The expected output is a copy of every line in the records with the string "contacto".

RECORD SET Block Start

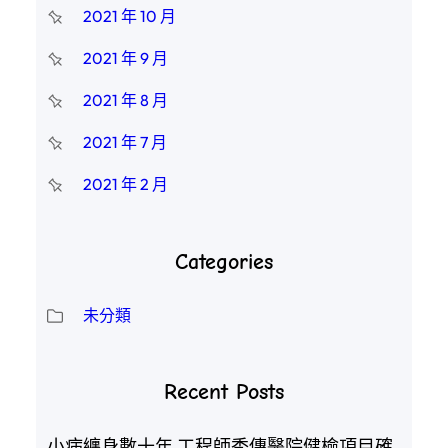
2021 年 10 月
2021 年 9 月
2021 年 8 月
2021 年 7 月
2021 年 2 月
Categories
未分類
Recent Posts
小病纏身數十年 工程師秀傳醫院健檢項目確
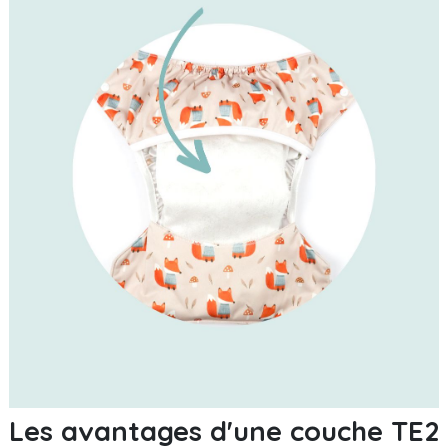
Les avantages d'une couche TE2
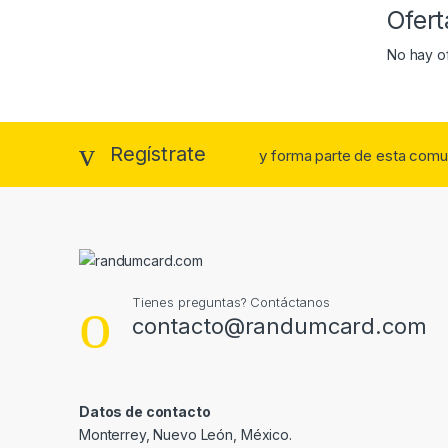
Ofert
No hay of
Regístrate
y forma parte de esta comu
Tienes preguntas? Contáctanos
contacto@randumcard.com
Datos de contacto
Monterrey, Nuevo León, México.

RECORD SET Block End

TASK OUTPUT:
contacto@randumcard.com
Datos de contacto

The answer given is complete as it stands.